-- Problem requirements --
Print exactly the lines below between the line holding "Miksi en voi liittää tiedostoja?" and the line holding "alueella tai vain", inclusive, and nothing more.

-- Entries taken from a collection --
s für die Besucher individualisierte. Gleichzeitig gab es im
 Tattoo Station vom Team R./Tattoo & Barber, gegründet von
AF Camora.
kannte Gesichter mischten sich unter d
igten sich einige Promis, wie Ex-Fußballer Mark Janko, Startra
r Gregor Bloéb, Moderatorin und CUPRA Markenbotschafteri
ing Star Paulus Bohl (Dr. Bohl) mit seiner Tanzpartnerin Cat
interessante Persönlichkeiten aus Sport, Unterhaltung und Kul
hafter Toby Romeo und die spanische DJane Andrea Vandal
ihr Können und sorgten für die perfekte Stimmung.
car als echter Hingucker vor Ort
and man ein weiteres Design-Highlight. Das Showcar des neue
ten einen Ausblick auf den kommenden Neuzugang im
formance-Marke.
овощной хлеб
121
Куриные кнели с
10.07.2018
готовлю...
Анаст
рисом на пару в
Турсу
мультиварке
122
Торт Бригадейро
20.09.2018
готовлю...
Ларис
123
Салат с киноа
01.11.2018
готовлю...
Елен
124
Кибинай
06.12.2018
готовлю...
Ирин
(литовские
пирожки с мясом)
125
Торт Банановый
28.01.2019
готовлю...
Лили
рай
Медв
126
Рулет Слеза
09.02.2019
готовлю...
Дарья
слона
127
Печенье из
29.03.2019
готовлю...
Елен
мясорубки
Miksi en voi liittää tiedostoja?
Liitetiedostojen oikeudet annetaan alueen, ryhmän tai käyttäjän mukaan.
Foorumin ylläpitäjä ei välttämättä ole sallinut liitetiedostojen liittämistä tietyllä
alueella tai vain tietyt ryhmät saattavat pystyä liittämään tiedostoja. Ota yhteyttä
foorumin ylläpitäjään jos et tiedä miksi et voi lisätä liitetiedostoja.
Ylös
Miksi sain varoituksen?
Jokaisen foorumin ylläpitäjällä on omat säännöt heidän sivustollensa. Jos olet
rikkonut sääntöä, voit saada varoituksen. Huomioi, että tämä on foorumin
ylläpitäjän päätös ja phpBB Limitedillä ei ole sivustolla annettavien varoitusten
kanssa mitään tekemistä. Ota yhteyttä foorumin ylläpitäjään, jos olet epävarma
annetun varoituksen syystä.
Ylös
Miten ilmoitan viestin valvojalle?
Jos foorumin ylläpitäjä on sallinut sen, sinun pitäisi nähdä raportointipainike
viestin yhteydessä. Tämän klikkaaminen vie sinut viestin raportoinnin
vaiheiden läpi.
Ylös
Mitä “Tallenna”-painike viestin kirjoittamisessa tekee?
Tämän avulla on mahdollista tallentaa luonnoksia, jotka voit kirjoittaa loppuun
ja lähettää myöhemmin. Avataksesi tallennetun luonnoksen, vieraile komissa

-- Your response --
Miksi en voi liittää tiedostoja?
Liitetiedostojen oikeudet annetaan alueen, ryhmän tai käyttäjän mukaan.
Foorumin ylläpitäjä ei välttämättä ole sallinut liitetiedostojen liittämistä tietyllä
alueella tai vain tietyt ryhmät saattavat pystyä liittämään tiedostoja. Ota yhteyttä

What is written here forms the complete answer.